_WHAT YOU ARE ASKED TO DO_
When the string "close" is part of a line below, that line should be copied.

_PROVIDED DATA_
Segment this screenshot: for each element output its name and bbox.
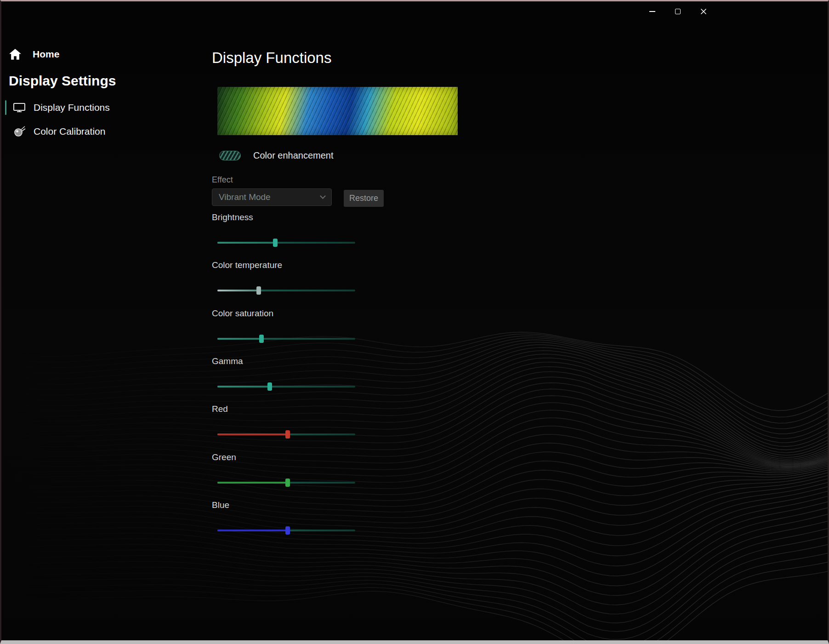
close-button[interactable] [691,4,716,19]
slider-fill [217,338,261,340]
color-saturation-label: Color saturation [212,308,363,319]
slider-row-green: Green [212,452,363,494]
gamma-slider[interactable] [217,382,355,391]
slider-fill [217,530,288,531]
chevron-down-icon [320,193,326,199]
slider-fill [217,386,270,388]
green-slider[interactable] [217,478,355,487]
calibration-icon [12,125,26,137]
brightness-label: Brightness [212,212,363,222]
slider-row-brightness: Brightness [212,212,363,254]
slider-row-color-temperature: Color temperature [212,260,363,302]
selected-indicator [5,100,6,115]
slider-fill [217,242,275,244]
red-slider[interactable] [217,430,355,439]
maximize-icon [675,9,681,14]
slider-thumb[interactable] [267,382,272,391]
slider-fill [217,290,259,291]
slider-row-color-saturation: Color saturation [212,308,363,350]
minimize-icon [649,11,655,12]
effect-label: Effect [212,175,233,185]
color-enhancement-label: Color enhancement [253,150,334,161]
slider-thumb[interactable] [285,479,290,487]
monitor-icon [12,102,26,113]
effect-dropdown[interactable]: Vibrant Mode [212,188,332,206]
close-icon [700,8,707,15]
sidebar-item-display-functions[interactable]: Display Functions [5,98,170,117]
slider-thumb[interactable] [285,526,290,535]
color-saturation-slider[interactable] [217,334,355,343]
color-enhancement-toggle[interactable] [219,151,241,160]
home-label: Home [33,49,59,60]
slider-thumb[interactable] [256,286,261,295]
sidebar-item-label: Display Functions [34,102,110,113]
blue-slider[interactable] [217,526,355,535]
slider-row-blue: Blue [212,500,363,541]
sidebar-section-title: Display Settings [9,73,116,89]
color-temperature-slider[interactable] [217,286,355,295]
window-controls [639,4,716,19]
maximize-button[interactable] [665,4,691,19]
color-temperature-label: Color temperature [212,260,363,270]
gamma-label: Gamma [212,356,363,366]
slider-thumb[interactable] [285,430,290,439]
slider-thumb[interactable] [273,239,278,247]
sidebar-item-color-calibration[interactable]: Color Calibration [5,122,170,141]
sidebar-item-home[interactable]: Home [9,48,59,60]
app-window: Home Display Settings Display Functions [0,0,829,644]
green-label: Green [212,452,363,462]
home-icon [9,48,22,60]
red-label: Red [212,404,363,414]
page-title: Display Functions [212,49,331,67]
minimize-button[interactable] [639,4,665,19]
slider-row-gamma: Gamma [212,356,363,398]
slider-fill [217,433,288,435]
restore-button[interactable]: Restore [344,190,384,207]
slider-fill [217,482,288,484]
effect-dropdown-value: Vibrant Mode [219,192,321,202]
color-enhancement-row: Color enhancement [219,150,334,161]
slider-row-red: Red [212,404,363,445]
sidebar-item-label: Color Calibration [34,126,105,137]
slider-thumb[interactable] [259,335,264,343]
brightness-slider[interactable] [217,238,355,247]
preview-image [217,87,458,135]
blue-label: Blue [212,500,363,510]
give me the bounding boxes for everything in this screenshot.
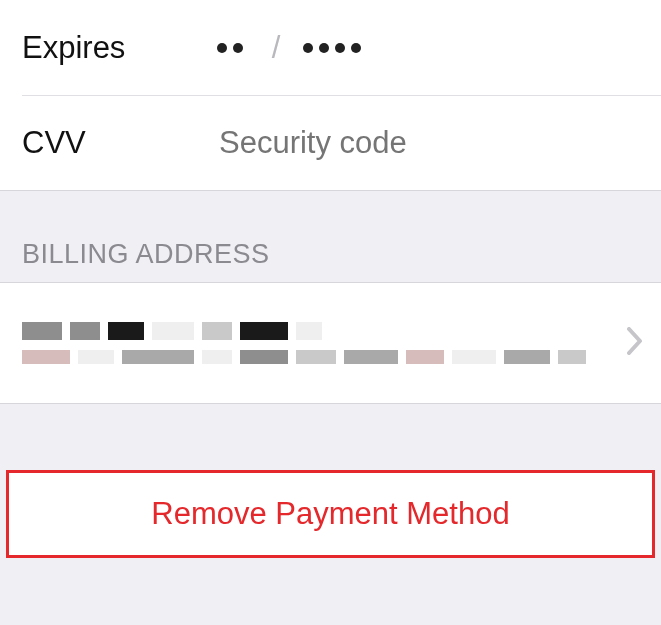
chevron-right-icon — [627, 327, 643, 359]
expires-label: Expires — [22, 30, 217, 66]
cvv-input[interactable] — [217, 124, 639, 162]
billing-address-header: BILLING ADDRESS — [0, 191, 661, 282]
card-fields-group: Expires / CVV — [0, 0, 661, 191]
cvv-row[interactable]: CVV — [0, 95, 661, 190]
remove-payment-method-button[interactable]: Remove Payment Method — [9, 473, 652, 555]
billing-address-content — [22, 322, 619, 364]
billing-address-row[interactable] — [0, 283, 661, 403]
billing-address-group — [0, 282, 661, 404]
remove-button-label: Remove Payment Method — [151, 496, 509, 532]
expires-value: / — [217, 29, 639, 67]
remove-highlight-box: Remove Payment Method — [6, 470, 655, 558]
remove-section: Remove Payment Method — [0, 464, 661, 564]
expires-row[interactable]: Expires / — [0, 0, 661, 95]
cvv-label: CVV — [22, 125, 217, 161]
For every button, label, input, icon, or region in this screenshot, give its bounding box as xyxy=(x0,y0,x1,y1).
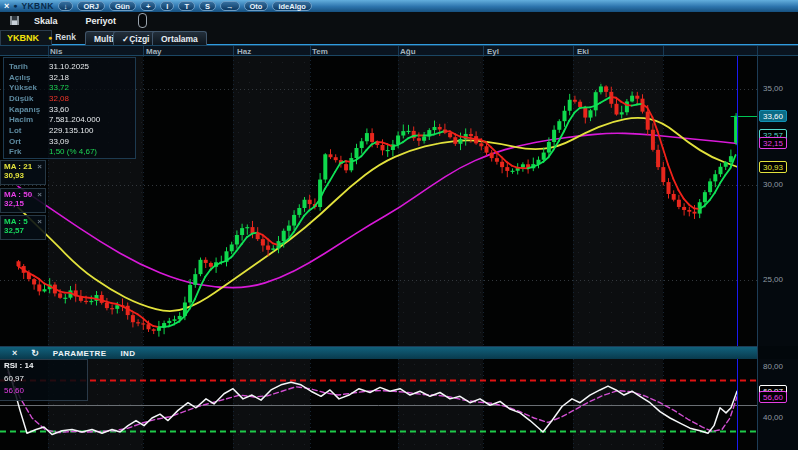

_EXERCISE SOLUTION_
close-button[interactable] [691,4,716,19]
close-icon [700,8,707,15]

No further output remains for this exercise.